Copy every line of the records exactly, without including the images.

# # # #

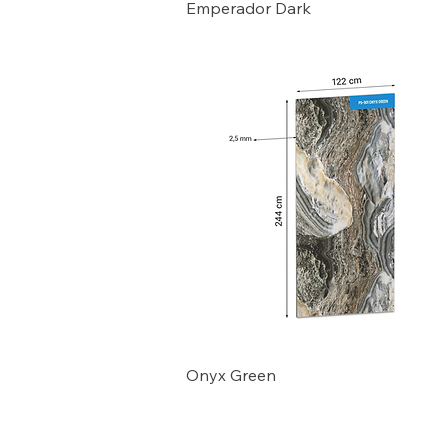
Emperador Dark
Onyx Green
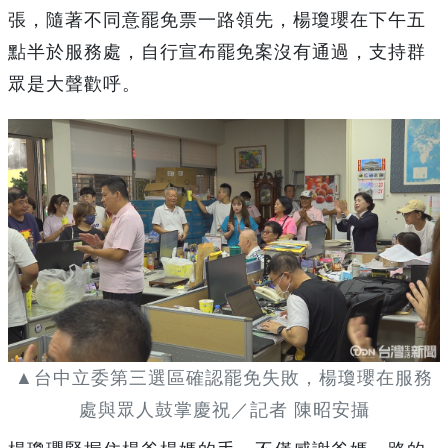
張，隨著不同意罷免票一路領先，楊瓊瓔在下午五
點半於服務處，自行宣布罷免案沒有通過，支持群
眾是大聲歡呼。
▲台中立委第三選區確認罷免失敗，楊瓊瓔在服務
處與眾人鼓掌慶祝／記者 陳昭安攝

# # # #

## YOUR RESPONSE
Emperador Dark
Onyx Green
張，隨著不同意罷免票一路領先，楊瓊瓔在下午五
點半於服務處，自行宣布罷免案沒有通過，支持群
眾是大聲歡呼。
▲台中立委第三選區確認罷免失敗，楊瓊瓔在服務
處與眾人鼓掌慶祝／記者 陳昭安攝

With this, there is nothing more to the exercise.